_EXERCISE AIM_
In the data, find the word "Biete" and copy out every line that has it.

[Extracted page text data]

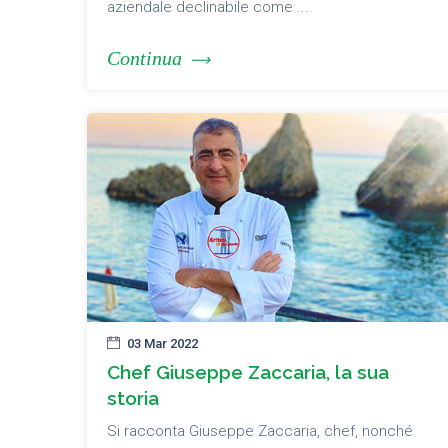
aziendale declinabile come ...
Continua
03 Mar 2022
Chef Giuseppe Zaccaria, la sua
storia
Si racconta Giuseppe Zaccaria, chef, nonché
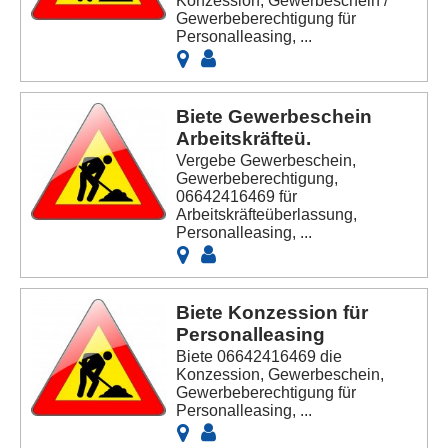
Konzession; Gewerbeschein /
Gewerbeberechtigung für
Personalleasing, ...
Biete Gewerbeschein
Arbeitskräfteü.
Vergebe Gewerbeschein,
Gewerbeberechtigung,
06642416469 für
Arbeitskräfteüberlassung,
Personalleasing, ...
Biete Konzession für
Personalleasing
Biete 06642416469 die
Konzession, Gewerbeschein,
Gewerbeberechtigung für
Personalleasing, ...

_ANSWER_
Biete Gewerbeschein
Biete Konzession für
Biete 06642416469 die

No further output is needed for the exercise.